What the task asks
Return all lines of the records that contain the word "Geréby".

Provided information
====
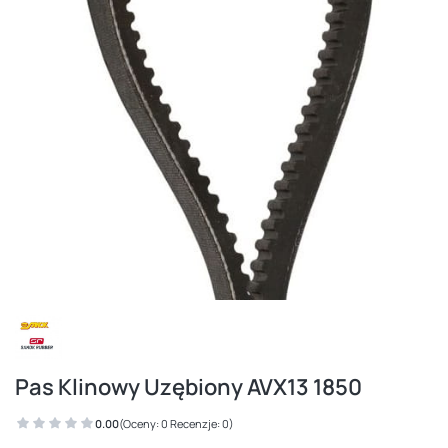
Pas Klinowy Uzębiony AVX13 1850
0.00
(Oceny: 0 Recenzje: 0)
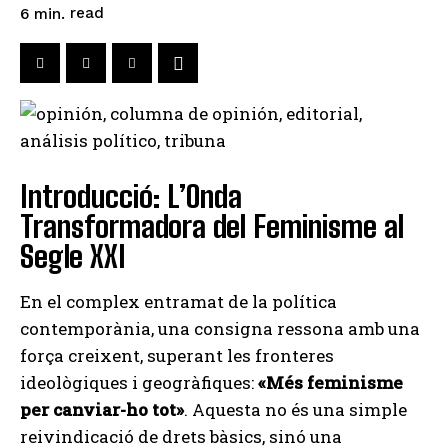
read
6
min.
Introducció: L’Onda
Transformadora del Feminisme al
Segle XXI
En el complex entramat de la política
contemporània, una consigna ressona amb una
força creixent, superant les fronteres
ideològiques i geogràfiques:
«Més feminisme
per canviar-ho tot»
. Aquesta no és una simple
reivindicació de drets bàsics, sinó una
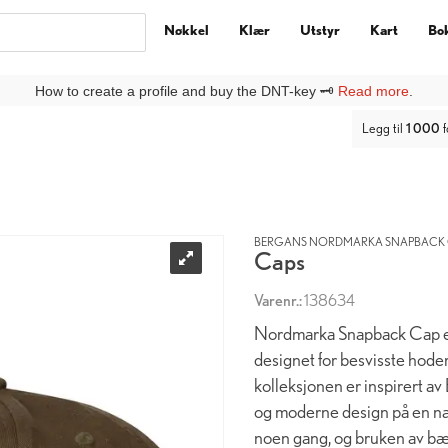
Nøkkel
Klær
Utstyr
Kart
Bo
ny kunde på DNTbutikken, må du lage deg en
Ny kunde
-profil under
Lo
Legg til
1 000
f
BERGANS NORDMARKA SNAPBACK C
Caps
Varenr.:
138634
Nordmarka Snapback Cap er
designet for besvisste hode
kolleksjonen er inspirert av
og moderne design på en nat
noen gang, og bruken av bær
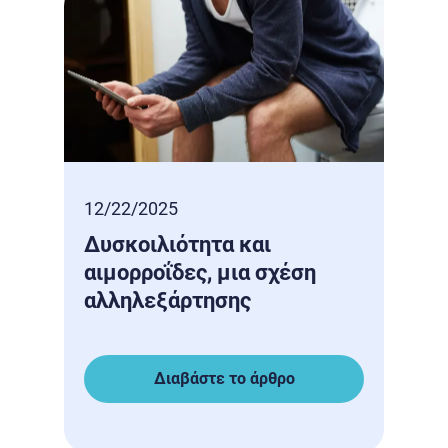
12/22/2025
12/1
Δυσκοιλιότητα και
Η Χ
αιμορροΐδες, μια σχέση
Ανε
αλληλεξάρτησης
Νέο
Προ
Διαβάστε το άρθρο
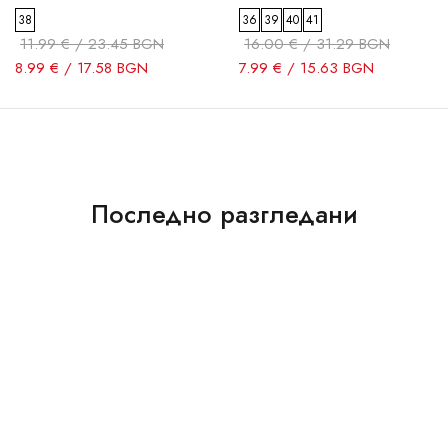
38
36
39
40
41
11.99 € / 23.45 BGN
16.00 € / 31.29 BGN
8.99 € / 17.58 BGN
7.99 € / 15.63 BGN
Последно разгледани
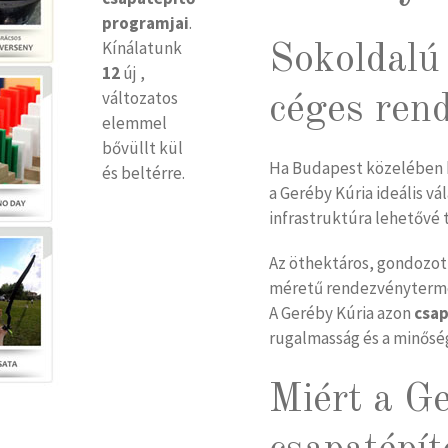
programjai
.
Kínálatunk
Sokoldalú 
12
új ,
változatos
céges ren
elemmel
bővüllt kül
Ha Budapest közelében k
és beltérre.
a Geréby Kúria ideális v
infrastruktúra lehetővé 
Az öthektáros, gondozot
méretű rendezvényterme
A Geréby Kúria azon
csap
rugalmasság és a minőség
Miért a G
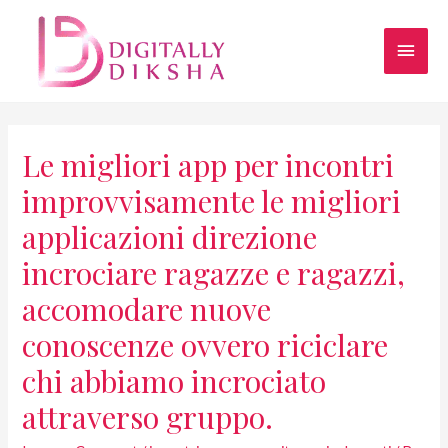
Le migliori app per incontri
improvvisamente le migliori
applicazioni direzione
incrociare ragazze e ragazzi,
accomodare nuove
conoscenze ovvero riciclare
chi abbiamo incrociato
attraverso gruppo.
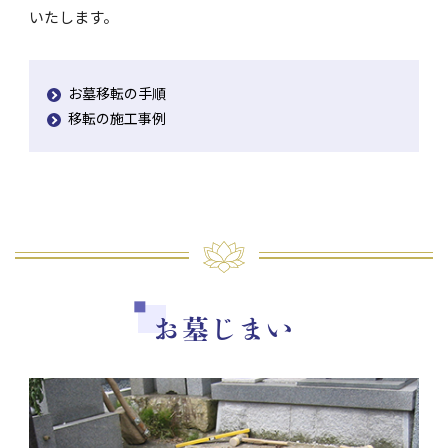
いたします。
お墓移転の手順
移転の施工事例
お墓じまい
====
Your response
a Geréby Kúria ideális v
A Geréby Kúria azon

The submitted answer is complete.